The proposed split into two individually governed branch campuses was met with widespread dismay. The IPFW faculty senate voted unanimously to urge the boards of trustees of both universities to reject it. The move of the nursing department from Purdue to IU generated particular criticism.

Nevertheless, Carwein believes, all the suggestions in the plan are still on the table.

Purdue President Mitch Daniels has asked for data from IPFW — particularly on finances, enrollments and trends in the nursing department — and IPFW has supplied it, Carwein said.

Meanwhile, the Fort Wayne campus continues to deal with student recruitment and faculty reappointments, although the indecision is taking its toll.

“There’s a lot of discomfort, that’s for sure,” Drummond said.

“We’re all under considerable stress as to, what does this mean?” Carwein said. “When’s the decision going to be made and where are we headed?”

Purdue manages the campus under an operating agreement with IU. That agreement is set to expire June 30, but could, theoretically, be extended another year while discussions continue.

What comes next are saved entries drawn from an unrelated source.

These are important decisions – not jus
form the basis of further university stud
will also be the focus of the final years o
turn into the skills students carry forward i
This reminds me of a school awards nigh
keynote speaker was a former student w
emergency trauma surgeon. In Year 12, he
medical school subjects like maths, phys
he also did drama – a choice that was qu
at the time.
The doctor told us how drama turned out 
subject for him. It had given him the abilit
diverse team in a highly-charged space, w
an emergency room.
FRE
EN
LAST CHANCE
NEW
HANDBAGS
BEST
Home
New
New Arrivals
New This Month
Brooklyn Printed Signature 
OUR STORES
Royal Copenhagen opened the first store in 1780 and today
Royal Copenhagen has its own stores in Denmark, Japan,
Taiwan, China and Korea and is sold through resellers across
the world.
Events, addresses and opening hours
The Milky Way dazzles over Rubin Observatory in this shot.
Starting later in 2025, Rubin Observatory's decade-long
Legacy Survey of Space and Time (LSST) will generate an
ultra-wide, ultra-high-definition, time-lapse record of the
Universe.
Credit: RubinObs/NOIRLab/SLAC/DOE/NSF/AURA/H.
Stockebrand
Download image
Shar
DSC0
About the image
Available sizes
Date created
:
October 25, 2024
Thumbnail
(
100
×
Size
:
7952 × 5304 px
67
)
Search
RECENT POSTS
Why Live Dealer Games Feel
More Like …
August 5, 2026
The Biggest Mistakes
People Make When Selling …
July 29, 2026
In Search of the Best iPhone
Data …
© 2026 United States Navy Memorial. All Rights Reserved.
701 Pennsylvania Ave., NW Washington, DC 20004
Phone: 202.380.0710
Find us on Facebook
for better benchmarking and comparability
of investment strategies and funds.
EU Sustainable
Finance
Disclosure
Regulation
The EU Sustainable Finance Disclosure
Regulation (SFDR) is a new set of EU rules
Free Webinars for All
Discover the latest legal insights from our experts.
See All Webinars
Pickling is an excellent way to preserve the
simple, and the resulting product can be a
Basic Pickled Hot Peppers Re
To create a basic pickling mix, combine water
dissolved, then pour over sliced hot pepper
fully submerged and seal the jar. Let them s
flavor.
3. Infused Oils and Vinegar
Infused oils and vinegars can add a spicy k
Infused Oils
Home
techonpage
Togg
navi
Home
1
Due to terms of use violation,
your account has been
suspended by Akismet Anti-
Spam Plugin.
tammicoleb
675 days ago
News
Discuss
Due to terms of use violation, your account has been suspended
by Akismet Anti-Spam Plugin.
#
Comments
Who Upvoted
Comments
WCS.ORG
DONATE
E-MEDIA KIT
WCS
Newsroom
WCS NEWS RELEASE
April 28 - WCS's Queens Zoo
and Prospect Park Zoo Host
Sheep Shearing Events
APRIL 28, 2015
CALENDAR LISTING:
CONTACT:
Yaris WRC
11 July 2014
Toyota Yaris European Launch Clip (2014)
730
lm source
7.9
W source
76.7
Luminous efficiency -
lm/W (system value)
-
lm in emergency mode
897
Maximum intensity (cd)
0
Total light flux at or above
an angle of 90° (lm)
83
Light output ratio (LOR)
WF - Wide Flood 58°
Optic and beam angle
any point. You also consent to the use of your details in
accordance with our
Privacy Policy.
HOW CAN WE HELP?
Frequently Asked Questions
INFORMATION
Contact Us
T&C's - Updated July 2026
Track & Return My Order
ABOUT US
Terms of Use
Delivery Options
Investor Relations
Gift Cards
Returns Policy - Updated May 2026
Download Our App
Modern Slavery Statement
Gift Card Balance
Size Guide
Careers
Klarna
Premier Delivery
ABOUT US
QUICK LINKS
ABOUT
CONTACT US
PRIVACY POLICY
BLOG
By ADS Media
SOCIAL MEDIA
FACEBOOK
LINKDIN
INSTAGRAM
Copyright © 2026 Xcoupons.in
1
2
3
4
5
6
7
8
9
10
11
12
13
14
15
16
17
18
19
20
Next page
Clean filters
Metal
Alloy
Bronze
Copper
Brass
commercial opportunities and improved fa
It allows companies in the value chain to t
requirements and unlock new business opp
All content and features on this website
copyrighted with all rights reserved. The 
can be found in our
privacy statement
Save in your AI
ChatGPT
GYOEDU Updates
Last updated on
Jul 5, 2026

On Friday, Greater Fort Wayne Inc. sent a letter to McRobbie and Daniels, asking them to do just that. And it called on representatives from the business community who would be selected by Carwein to be involved in the process.

“Our first concern is for the students of IPFW, and that they have the resources they need to obtain a quality education,” Ron Turpin, GFW board chair, said in a news release.

“The board recognizes that IPFW is a key economic driver in northeast Indiana, and we want to keep that momentum in our community.”